Tuesday, October 20, 2015

lost kitties

it's none of my business. i keep telling myself. don't stick your nose in other people's business.

that's why i don't want to ask. when others tell me that her father doesn't keep in touch with her, or when her husband goes missing in action for several months. there is this part of us that will always be curious, this insane itch to know the gaps in the information, the black holes, but for nothing else than to satisfy our own inquisitiveness. i will not use caring as an excuse for intrusion and bitch-nosy. yeh, i coined that term up because if you are nosy, you are bitchy. some thrives on gossips and savour scandals. if none exist, they add some flavouring and concoct their very own brand of fiction. if i were to have only one principle in life, it will to not be like that.

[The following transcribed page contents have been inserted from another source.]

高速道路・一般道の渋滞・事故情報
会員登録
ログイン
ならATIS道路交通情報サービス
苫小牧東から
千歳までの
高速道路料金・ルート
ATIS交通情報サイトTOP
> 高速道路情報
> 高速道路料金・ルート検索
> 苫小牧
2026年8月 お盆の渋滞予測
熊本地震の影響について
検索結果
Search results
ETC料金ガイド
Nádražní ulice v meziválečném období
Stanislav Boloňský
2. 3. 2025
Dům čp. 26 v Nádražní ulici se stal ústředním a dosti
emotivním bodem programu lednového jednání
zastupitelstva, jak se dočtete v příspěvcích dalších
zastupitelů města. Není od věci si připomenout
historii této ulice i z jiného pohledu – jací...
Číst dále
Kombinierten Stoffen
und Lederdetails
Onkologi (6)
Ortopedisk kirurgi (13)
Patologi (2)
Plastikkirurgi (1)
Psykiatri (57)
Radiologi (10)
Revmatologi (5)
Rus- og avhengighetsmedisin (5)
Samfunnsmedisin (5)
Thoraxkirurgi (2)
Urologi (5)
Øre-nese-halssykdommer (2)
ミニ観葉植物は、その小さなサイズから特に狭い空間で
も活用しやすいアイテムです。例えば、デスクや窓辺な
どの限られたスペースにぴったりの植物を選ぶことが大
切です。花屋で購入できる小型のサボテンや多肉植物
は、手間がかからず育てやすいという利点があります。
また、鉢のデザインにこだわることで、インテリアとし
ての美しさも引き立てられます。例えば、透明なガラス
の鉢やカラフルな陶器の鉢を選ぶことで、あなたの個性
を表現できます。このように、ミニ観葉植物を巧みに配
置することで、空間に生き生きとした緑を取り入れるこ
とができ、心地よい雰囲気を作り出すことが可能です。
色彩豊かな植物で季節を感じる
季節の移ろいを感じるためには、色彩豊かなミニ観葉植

yet, when i ask her if she has tried the famous restaurant near her place, and she hasn't, i can't help but feel a tugging in my heart. there is no one to bring her around. what does she do in the evening? internet, as will be all teenagers' reply. what does she eat for dinner. she doesn't. she eats a heavy lunch with her grandparents and goes home. at 15, it doesn't feel right to leave her all alone at home. granted a relative is a couple of footsteps away, but in that small place that she calls home, she is all she has. her independence and her maturity makes it alright physically, but even the strongest of adults get lonely. and loneliness eats away at the soul. everyone needs love. companionship. someone to talk to at the end of a very hard day. or a very happy day.

not that her parent is wrong. i am not here to judge. i also believe that everyone have to live their own lives. i am sure it is a temporary arrangement and things will be normalised.

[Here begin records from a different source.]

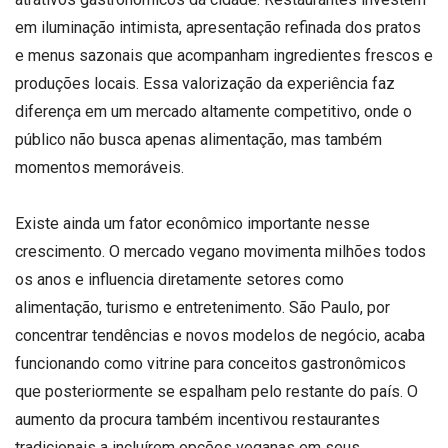
em iluminação intimista, apresentação refinada dos pratos
e menus sazonais que acompanham ingredientes frescos e
produções locais. Essa valorização da experiência faz
diferença em um mercado altamente competitivo, onde o
público não busca apenas alimentação, mas também
momentos memoráveis.
Existe ainda um fator econômico importante nesse
crescimento. O mercado vegano movimenta milhões todos
os anos e influencia diretamente setores como
alimentação, turismo e entretenimento. São Paulo, por
concentrar tendências e novos modelos de negócio, acaba
funcionando como vitrine para conceitos gastronômicos
que posteriormente se espalham pelo restante do país. O
aumento da procura também incentivou restaurantes
tradicionais a incluírem opções veganas em seus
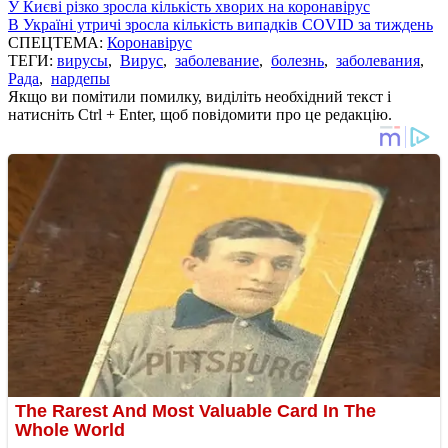
У Києві різко зросла кількість хворих на коронавірус
В Україні утричі зросла кількість випадків COVID за тиждень
СПЕЦТЕМА:
Коронавірус
ТЕГИ:
вирусы
,
Вирус
,
заболевание
,
болезнь
,
заболевания
,
Рада
,
нардепы
Якщо ви помітили помилку, виділіть необхідний текст і
натисніть Ctrl + Enter, щоб повідомити про це редакцію.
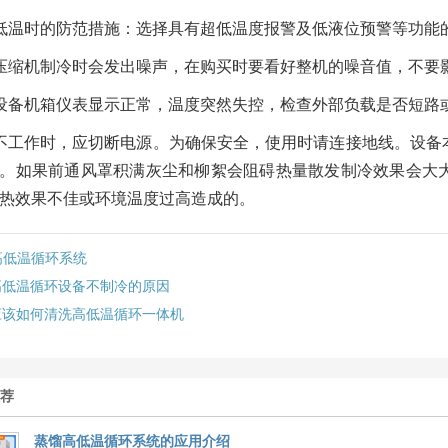
低温时的防范措施：选择具有超低温度报警及低液位预警等功能
压缩机制冷时会发出噪声，在购买时要看好整机的噪音值，不要
设备机箱仪表显示正常，温度突然失控，检查外部负载是否短路
不工作时，应切断电源。为确保安全，使用时请连接地线。设备
。如果前通风罩积满灰尘和柳絮会阻碍热量散发制冷效果会大
热效果不佳或环境温度过高造成的。
高低温循环系统
高低温循环设备不制冷的原因
应该如何清洗高低温循环一体机
推荐
蒸馏高低温循环系统的应用介绍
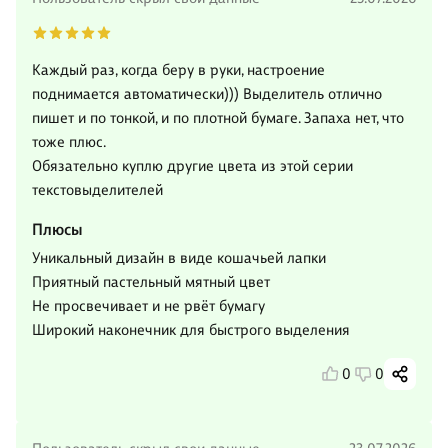
Каждый раз, когда беру в руки, настроение
поднимается автоматически))) Выделитель отлично
пишет и по тонкой, и по плотной бумаге. Запаха нет, что
тоже плюс.
Обязательно куплю другие цвета из этой серии
текстовыделителей
Плюсы
Уникальный дизайн в виде кошачьей лапки
Приятный пастельный мятный цвет
Не просвечивает и не рвёт бумагу
Широкий наконечник для быстрого выделения
0
0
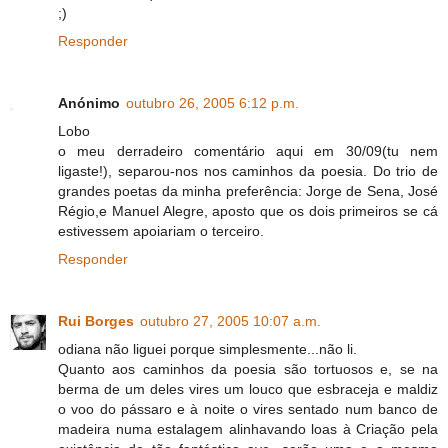
;)
Responder
Anónimo
outubro 26, 2005 6:12 p.m.
Lobo
o meu derradeiro comentário aqui em 30/09(tu nem
ligaste!), separou-nos nos caminhos da poesia. Do trio de
grandes poetas da minha preferência: Jorge de Sena, José
Régio,e Manuel Alegre, aposto que os dois primeiros se cá
estivessem apoiariam o terceiro.
Responder
Rui Borges
outubro 27, 2005 10:07 a.m.
odiana não liguei porque simplesmente...não li.
Quanto aos caminhos da poesia são tortuosos e, se na
berma de um deles vires um louco que esbraceja e maldiz
o voo do pássaro e à noite o vires sentado num banco de
madeira numa estalagem alinhavando loas à Criação pela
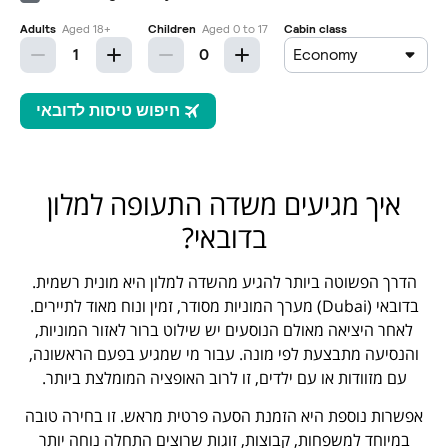
איך מגיעים משדה התעופה למלון
בדובאי?
הדרך הפשוטה ביותר להגיע מהשדה למלון היא מונית רשמית.
בדובאי (Dubai) מערך המוניות מסודר, זמין ונוח מאוד לתיירים.
לאחר היציאה מאולם הנוסעים יש שילוט ברור לאזור המוניות,
והנסיעה מתבצעת לפי מונה. עבור מי שמגיע בפעם הראשונה,
עם מזוודות או עם ילדים, זו לרוב האופציה המומלצת ביותר.
אפשרות נוספת היא הזמנת הסעה פרטית מראש. זו בחירה טובה
במיוחד למשפחות, קבוצות, זוגות שרוצים התחלה נוחה יותר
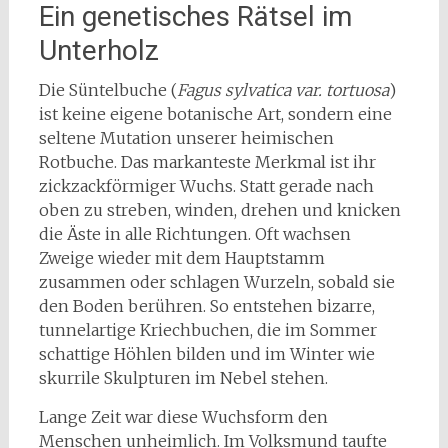
Ein genetisches Rätsel im
Unterholz
Die Süntelbuche (
Fagus sylvatica var. tortuosa
)
ist keine eigene botanische Art, sondern eine
seltene Mutation unserer heimischen
Rotbuche. Das markanteste Merkmal ist ihr
zickzackförmiger Wuchs. Statt gerade nach
oben zu streben, winden, drehen und knicken
die Äste in alle Richtungen. Oft wachsen
Zweige wieder mit dem Hauptstamm
zusammen oder schlagen Wurzeln, sobald sie
den Boden berühren. So entstehen bizarre,
tunnelartige Kriechbuchen, die im Sommer
schattige Höhlen bilden und im Winter wie
skurrile Skulpturen im Nebel stehen.
Lange Zeit war diese Wuchsform den
Menschen unheimlich. Im Volksmund taufte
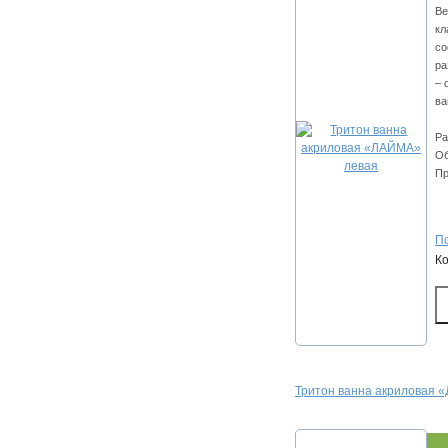
Ве
кл
со
ра
– 
ва
Ра
Об
Пр
По
К
Тритон ванна акриловая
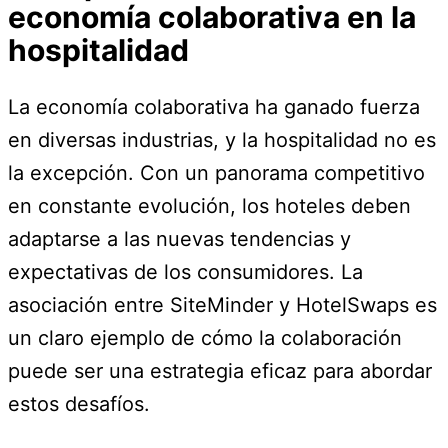
economía colaborativa en la
hospitalidad
La economía colaborativa ha ganado fuerza
en diversas industrias, y la hospitalidad no es
la excepción. Con un panorama competitivo
en constante evolución, los hoteles deben
adaptarse a las nuevas tendencias y
expectativas de los consumidores. La
asociación entre SiteMinder y HotelSwaps es
un claro ejemplo de cómo la colaboración
puede ser una estrategia eficaz para abordar
estos desafíos.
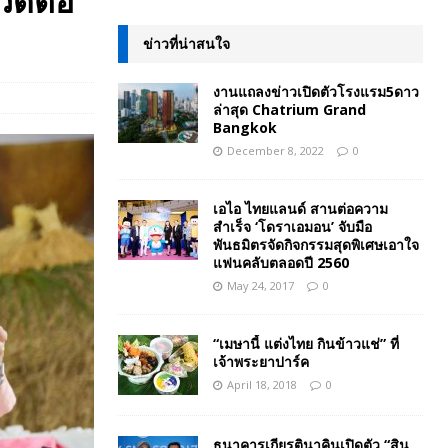
งวดต่อ
ข่าวที่น่าสนใจ
งานแถลงข่าวเปิดตัวโรงแรม5ดาว
ล่าสุด Chatrium Grand
Bangkok
December 8, 2022
0
เอไอ ไทยแลนด์ สานต่อความ
สำเร็จ ‘โดราเอมอน’ จับมือ
พันธมิตรจัดกิจกรรมสุดพิเศษเอาใจ
แฟนคลับตลอดปี 2560
May 24, 2017
0
“เมษานี้ แต่งไทย กินข้าวแช่” ที่
เจ้าพระยาปาร์ค
April 18, 2018
0
ธนาคารเกียรตินาคินเปิดตัว “สิน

i want to save every poor lonely soul. i am just me; incompetent, incapable and too much on my plate. even i get tired and overwhelmed. as it is, everybody looks for me. i can't continue living my life this way, saving every lost kitty on the road, but i am me, what can i do? i want to visit her every week to have a quick chat with her, even if all she does is lie there with her eyes looking listlessly, but not seeing.

sometimes i close my eyes and wait until the yearning fades, and i turn a blind eye. but the tugging and the pulling is always inside of me, echoing of the loneliness and the pain, telling me i can do more, i should do more. and i try. because i do not want to live with regrets one day. but other days i am overwhelmed, and i carry on.

Monday, July 06, 2015

what do you see?

went to dialogue in the dark and dining in the dark two days in a row. my companions were not that thrilled prior to embarking on the adventure with me; something about total darkness, not being in control and not being able to see scares the living jezeebers out of some people. i had to tie their hands and legs and drag them along with me. deadweight slowing me down from doing the 100 metre dash in the dark.

whilst the normal comments following the visit are usually scared, frightened, unsafe, i thought 'peaceful and calming'. the cool darkness soothed me. i felt cocooned, like the bad and evil cannot penetrate the dark. i know this was an illusion, that the lack of people around heightened my delusionary sense of security and the relatively short time frame made everything bearable, exciting and enjoyable even. but i liked my escape in the dark and would have stayed much longer if my companions were not nervous and edgy.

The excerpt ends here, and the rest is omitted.